The Gomagoi Roadblock (Forte di Gomagoi, Werk Gomagoi, Straßensperre Gomagoi) is an Austro-Hungarian fortification built just after the loss of Lombardy to Italy in 1859. The fort was built in just 1 year, 1860-61, and was built out of local stone. Gomagoi was built to guard the Stelvio Pass, and to secure the southern flank of the vital Brenner Pass. The fort was more of an imaginary obstacle rather than a physical one because it was only moderately armed. The roadblock was renovated several times, with the most notable being in 1899, with the walls being reinforced, and rifle slits being added. Another notable instance was 1912, when the rifle gallery was reconstructed, a machine gun gallery was added, and the addition of Škoda armored shields.

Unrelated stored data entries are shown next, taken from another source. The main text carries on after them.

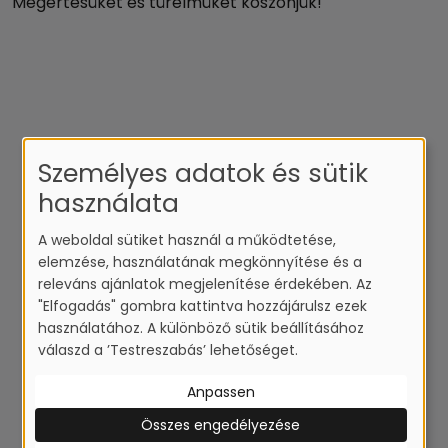
Megértésüket és türelmüket köszönjük!
Személyes adatok és sütik
használata
A weboldal sütiket használ a működtetése,
elemzése, használatának megkönnyítése és a
releváns ajánlatok megjelenítése érdekében. Az
"Elfogadás" gombra kattintva hozzájárulsz ezek
használatához. A különböző sütik beállításához
válaszd a ’Testreszabás’ lehetőséget.
Anpassen
Összes engedélyezése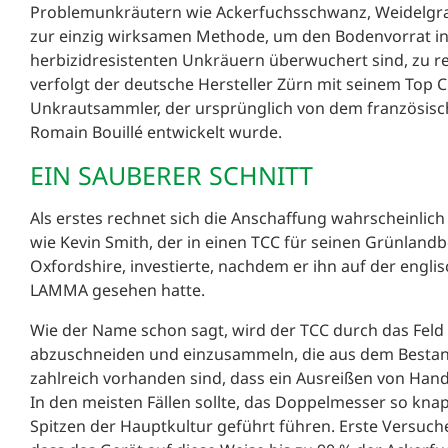
Problemunkräutern wie Ackerfuchsschwanz, Weidelgra
zur einzig wirksamen Methode, um den Bodenvorrat in 
herbizidresistenten Unkräuern überwuchert sind, zu r
verfolgt der deutsche Hersteller Zürn mit seinem Top C
Unkrautsammler, der ursprünglich von dem französisc
Romain Bouillé entwickelt wurde.
EIN SAUBERER SCHNITT
Als erstes rechnet sich die Anschaffung wahrscheinlic
wie Kevin Smith, der in einen TCC für seinen Grünlandb
Oxfordshire, investierte, nachdem er ihn auf der engl
LAMMA gesehen hatte.
Wie der Name schon sagt, wird der TCC durch das Feld
abzuschneiden und einzusammeln, die aus dem Bestan
zahlreich vorhanden sind, dass ein Ausreißen von Ha
In den meisten Fällen sollte, das Doppelmesser so kna
Spitzen der Hauptkultur geführt führen. Erste Versuch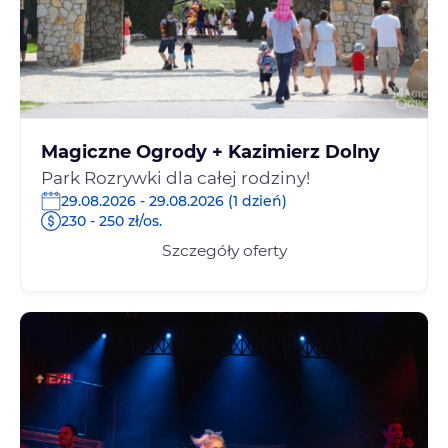
Magiczne Ogrody + Kazimierz Dolny
Park Rozrywki dla całej rodziny!
29.08.2026 - 29.08.2026 (1 dzień)
230 - 250 zł/os.
Szczegóły oferty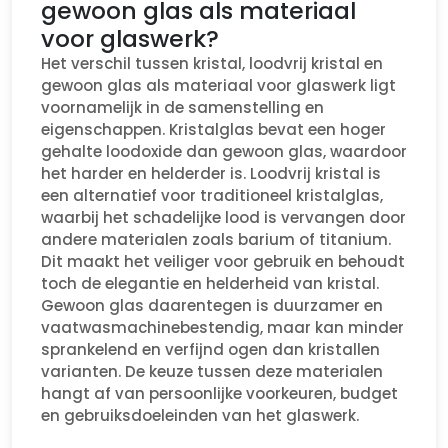
gewoon glas als materiaal
voor glaswerk?
Het verschil tussen kristal, loodvrij kristal en
gewoon glas als materiaal voor glaswerk ligt
voornamelijk in de samenstelling en
eigenschappen. Kristalglas bevat een hoger
gehalte loodoxide dan gewoon glas, waardoor
het harder en helderder is. Loodvrij kristal is
een alternatief voor traditioneel kristalglas,
waarbij het schadelijke lood is vervangen door
andere materialen zoals barium of titanium.
Dit maakt het veiliger voor gebruik en behoudt
toch de elegantie en helderheid van kristal.
Gewoon glas daarentegen is duurzamer en
vaatwasmachinebestendig, maar kan minder
sprankelend en verfijnd ogen dan kristallen
varianten. De keuze tussen deze materialen
hangt af van persoonlijke voorkeuren, budget
en gebruiksdoeleinden van het glaswerk.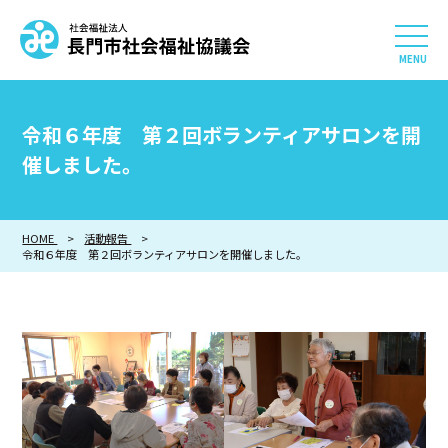
社会福祉法人 長門市社会
HOME
令和６年度 第２回ボランティアサロンを開
長門市社会福祉協議会について
催しました。
相談したい
HOME
活動報告
令和６年度 第２回ボランティアサロンを開催しました。
知りたい
参加したい・貢献したい
利用したい
採用情報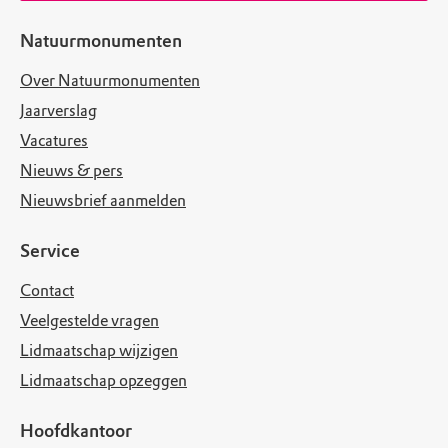
Natuurmonumenten
Over Natuurmonumenten
Jaarverslag
Vacatures
Nieuws & pers
Nieuwsbrief aanmelden
Service
Contact
Veelgestelde vragen
Lidmaatschap wijzigen
Lidmaatschap opzeggen
Hoofdkantoor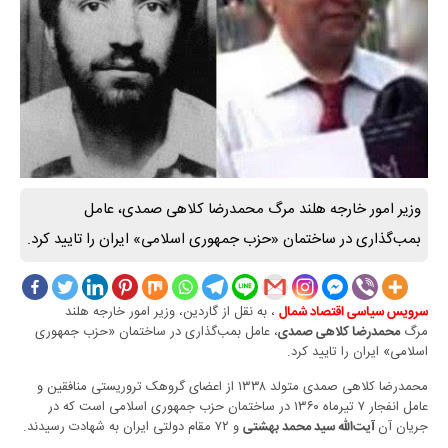
وزیر امور خارجه هلند مرگ محمدرضا کلاهی صمدی، عامل
بمب‌گذاری در ساختمان «حزب جمهوری اسلامی» ایران را تایید کرد.
، به نقل از گاردین، وزیر امور خارجه هلند
سرویس سیاسی اقتصاد شمال
مرگ
، عامل بمب‌گذاری در ساختمان «حزب جمهوری
محمدرضا کلاهی صمدی
اسلامی» ایران را تایید کرد.
محمدرضا کلاهی صمدی متولد ۱۳۳۸ از اعضای گروهک تروریستی منافقین و
عامل انفجار ۷ تیرماه ۱۳۶۰ در ساختمان حزب جمهوری اسلامی است که در
جریان آن
و ۷۲ مقام دولتی ایران به شهادت رسیدند.
آیت‌الله سید محمد بهشتی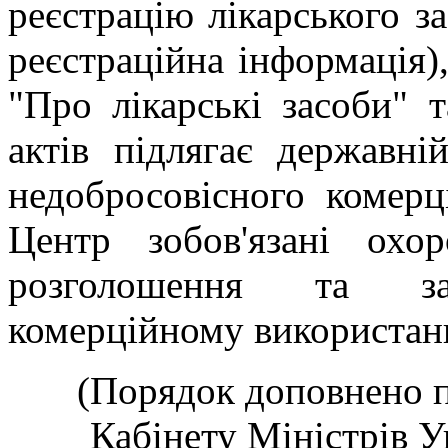
реєстрацію лікарського за
реєстраційна інформація)
"Про лікарські засоби"
т
актів підлягає державні
недобросовісного комер
Центр зобов'язані охо
розголошення та зап
комерційному використанн
(Порядок доповнено 
Кабінету Міністрів Ук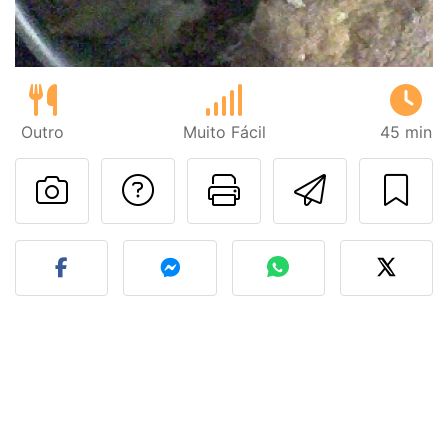
Outro
Muito Fácil
45 min
Falar com o autor d
Imprima esta
Enviar 
Fez esta receita? Compart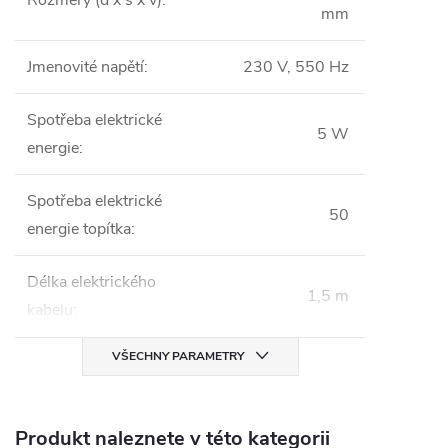
Rozměry (d x š x v)
:
mm
Jmenovité napětí
:
230 V, 550 Hz
Spotřeba elektrické
5 W
energie
:
Spotřeba elektrické
50
energie topítka
:
Délka elektrického
1,5 m
kabelu
:
VŠECHNY PARAMETRY
Produkt naleznete v této kategorii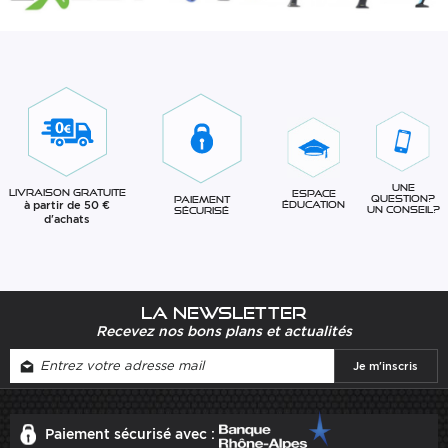
Une
Livraison gratuite
Espace
question?
Paiement
à partir de 50 €
éducation
Un conseil?
sécurisé
d'achats
La newsletter
Recevez nos bons plans et actualités
Paiement sécurisé avec :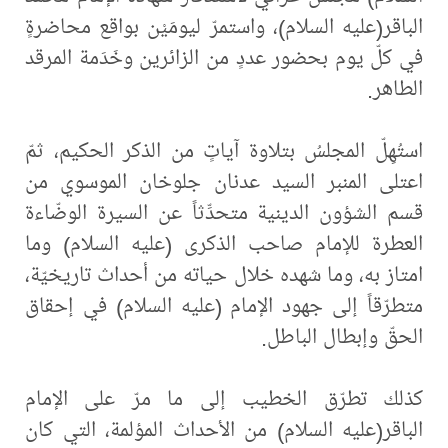
الباقر(عليه السلام)، واستمرّ ليومَيْن بواقع محاضرةٍ
في كلّ يوم بحضور عددٍ من الزائرين وخَدَمة المرقد
الطاهر.
استُهِلّ المجلسُ بتلاوة آياتٍ من الذكر الحكيم، ثمّ
اعتلى المنبر السيد عدنان جلوخان الموسوي من
قسم الشؤون الدينية متحدِّثاً عن السيرة الوضّاءة
العطرة للإمام صاحب الذكرى (عليه السلام) وما
امتاز به، وما شهده خلال حياته من أحداث تاريخيّة،
متطرّقاً إلى جهود الإمام (عليه السلام) في إحقاق
الحقّ وإبطال الباطل.
كذلك تطرّق الخطيب إلى ما مرّ على الإمام
الباقر(عليه السلام) من الأحداث المؤلمة، التي كان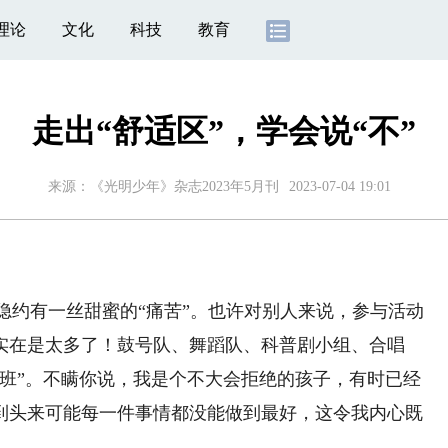
理论
文化
科技
教育
走出“舒适区”，学会说“不”
来源：《光明少年》杂志2023年5月刊
2023-07-04 19:01
隐约有一丝甜蜜的“痛苦”。也许对别人来说，参与活动
实在是太多了！鼓号队、舞蹈队、科普剧小组、合唱
加班”。不瞒你说，我是个不大会拒绝的孩子，有时已经
到头来可能每一件事情都没能做到最好，这令我内心既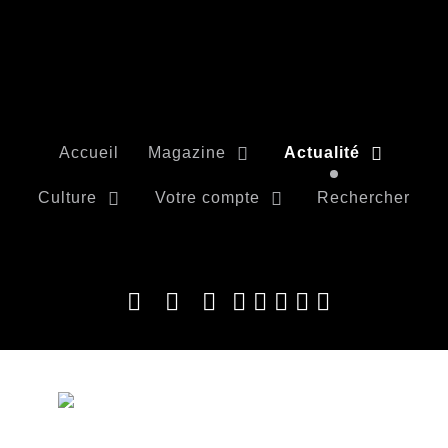
Accueil
Magazine
Actualité
Culture
Votre compte
Rechercher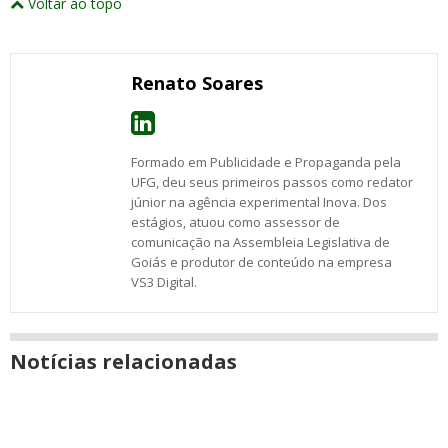
Voltar ao topo
abrirão
post
post
post
post
post
post
post
numa
com
com
com
com
com
com
com
nova
Email
Facebook
Twitter
Google+
WhatsApp
LinkedIn
Messenger
janela
Renato Soares
Formado em Publicidade e Propaganda pela
UFG, deu seus primeiros passos como redator
júnior na agência experimental Inova. Dos
estágios, atuou como assessor de
comunicação na Assembleia Legislativa de
Goiás e produtor de conteúdo na empresa
VS3 Digital.
Notícias relacionadas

Gomagoi was crewed by 2 officers and 133 enlisted men. When war broke out in August 1914, Gomagoi was made ready for war. This was carried out by laying minefields, barbed wire, and clearing the fields of fire for the guns. Shortly after the outbreak of war with Italy, the guns were removed. For the rest of the war it would act as a supply depot and infantry barracks.

== Armament ==
- 4 9cm M04 field guns
- 2 9cm M75/96 field guns
- 1 8cm M95 field gun
- 5 8mm M.07 Schwarzlose machine guns
- 2 30cm acetylene spotlights
- 1 25cm acetylene spotlight

== Post World War I ==
Between 1963-64, 4 out of the 6 casemates were removed to widen the road to the Stelvio Pass. As of 2011, the roadblock is shared by the local municipality and is a warehouse for the road administration.